The allegations unearthed by the Conan Devine and Resilience Ireland reports must ensure that this type of long term abuse never takes place again.
“What we have learned from the two reports and indeed from the disclosures from the whistleblower has shaken everyone to the core.
“The abuses perpetuated on Grace by her foster carers were heinous acts of betrayal.
“What needs to be remembered here is that they weren’t committed in some isolated situation; they took place in a supposedly State-supervised setting.
“We welcome the commitment to the establishment of the Commission of Investigation but we are urging the Government to move quickly to enable it begin its work as quickly as possible.
“While the reports have shed some light on the abuse itself, no one has taken responsibility for the unforgivable failings in the provision of State care to vulnerable children.
“It’s clear that how vulnerable children are cared for by the State needs to be reviewed. We must be 100% confident that no child being cared for by the State, or agencies on behalf of the State, are safe, and not at risk of abuse.

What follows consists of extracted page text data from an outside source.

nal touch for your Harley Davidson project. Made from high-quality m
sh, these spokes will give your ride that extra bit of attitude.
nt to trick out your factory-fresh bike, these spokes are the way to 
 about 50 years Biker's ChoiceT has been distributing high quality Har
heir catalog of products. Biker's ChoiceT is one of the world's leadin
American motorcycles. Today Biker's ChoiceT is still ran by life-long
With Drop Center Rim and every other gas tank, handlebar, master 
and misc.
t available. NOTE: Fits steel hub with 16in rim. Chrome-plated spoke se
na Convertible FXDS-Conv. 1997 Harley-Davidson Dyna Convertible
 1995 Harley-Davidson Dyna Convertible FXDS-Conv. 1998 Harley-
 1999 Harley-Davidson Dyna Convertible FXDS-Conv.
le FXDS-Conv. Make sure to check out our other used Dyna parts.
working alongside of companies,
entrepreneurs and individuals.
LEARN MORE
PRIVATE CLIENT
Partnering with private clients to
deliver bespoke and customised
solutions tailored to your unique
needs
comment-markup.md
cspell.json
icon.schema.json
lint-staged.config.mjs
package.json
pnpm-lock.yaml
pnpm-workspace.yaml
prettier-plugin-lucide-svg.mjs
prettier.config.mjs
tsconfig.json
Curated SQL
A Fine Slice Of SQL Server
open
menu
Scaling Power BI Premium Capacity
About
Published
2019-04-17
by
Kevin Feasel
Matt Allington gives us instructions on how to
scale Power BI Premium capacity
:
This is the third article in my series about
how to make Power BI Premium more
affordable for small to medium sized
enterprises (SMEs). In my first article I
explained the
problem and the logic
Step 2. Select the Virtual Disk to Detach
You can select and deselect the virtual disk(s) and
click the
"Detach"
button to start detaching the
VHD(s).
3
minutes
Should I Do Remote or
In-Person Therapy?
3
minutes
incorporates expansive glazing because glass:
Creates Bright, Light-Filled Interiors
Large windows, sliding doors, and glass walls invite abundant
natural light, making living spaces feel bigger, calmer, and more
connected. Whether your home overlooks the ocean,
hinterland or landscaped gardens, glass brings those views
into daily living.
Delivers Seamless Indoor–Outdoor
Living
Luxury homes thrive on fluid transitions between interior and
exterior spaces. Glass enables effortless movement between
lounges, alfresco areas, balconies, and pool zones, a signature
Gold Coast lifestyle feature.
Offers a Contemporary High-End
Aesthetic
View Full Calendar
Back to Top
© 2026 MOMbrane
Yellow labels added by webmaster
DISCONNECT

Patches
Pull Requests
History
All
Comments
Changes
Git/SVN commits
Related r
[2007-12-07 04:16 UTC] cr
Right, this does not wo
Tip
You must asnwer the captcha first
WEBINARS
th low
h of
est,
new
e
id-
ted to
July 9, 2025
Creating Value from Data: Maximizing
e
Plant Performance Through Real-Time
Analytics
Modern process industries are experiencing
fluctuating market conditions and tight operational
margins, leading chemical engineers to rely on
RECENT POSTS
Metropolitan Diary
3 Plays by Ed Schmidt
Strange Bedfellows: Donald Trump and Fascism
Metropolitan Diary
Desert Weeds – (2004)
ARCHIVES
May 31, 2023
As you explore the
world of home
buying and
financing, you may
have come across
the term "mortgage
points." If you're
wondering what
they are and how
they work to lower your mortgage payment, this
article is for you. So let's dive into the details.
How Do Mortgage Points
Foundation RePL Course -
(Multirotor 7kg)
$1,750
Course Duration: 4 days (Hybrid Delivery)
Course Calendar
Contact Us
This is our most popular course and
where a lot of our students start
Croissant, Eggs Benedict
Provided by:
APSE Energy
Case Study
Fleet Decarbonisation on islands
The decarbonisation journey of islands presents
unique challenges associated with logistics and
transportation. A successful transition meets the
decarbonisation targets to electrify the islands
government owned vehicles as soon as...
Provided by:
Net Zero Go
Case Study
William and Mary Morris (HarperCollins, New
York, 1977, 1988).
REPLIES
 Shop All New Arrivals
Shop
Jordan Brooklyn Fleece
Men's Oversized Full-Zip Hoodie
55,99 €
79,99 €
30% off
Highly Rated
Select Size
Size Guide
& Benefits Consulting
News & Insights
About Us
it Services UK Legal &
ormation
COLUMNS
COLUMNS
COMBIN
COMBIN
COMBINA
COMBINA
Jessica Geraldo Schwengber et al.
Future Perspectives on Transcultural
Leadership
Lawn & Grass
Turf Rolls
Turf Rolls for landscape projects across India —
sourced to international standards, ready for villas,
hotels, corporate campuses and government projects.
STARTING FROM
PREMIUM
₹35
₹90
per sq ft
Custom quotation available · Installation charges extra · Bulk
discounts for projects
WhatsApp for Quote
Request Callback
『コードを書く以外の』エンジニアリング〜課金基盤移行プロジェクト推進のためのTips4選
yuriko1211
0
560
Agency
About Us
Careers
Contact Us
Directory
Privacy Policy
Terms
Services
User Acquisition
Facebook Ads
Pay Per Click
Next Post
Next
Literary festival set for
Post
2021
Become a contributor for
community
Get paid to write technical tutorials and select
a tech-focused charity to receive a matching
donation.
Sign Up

“The National Safeguarding Policy for Vulnerable Adult also needs to be placed on a statutory basis to ensure the highest possible safety requirements are enshrined in Irish law.
“My party spokesperson on Children, Anne Rabbitte, and I, will be seeking to meet with Tusla, the HSE, and the relevant Ministers to seek assurances on efforts being made to ensure the safety of all children, especially those with disabilities.
“This cannot be allowed to happen, and we now need to see concerted action by the Government to address the fundamental flaws in the system that allowed over 30 years of systematic abuse go unreported,” concluded Murphy O’Mahony.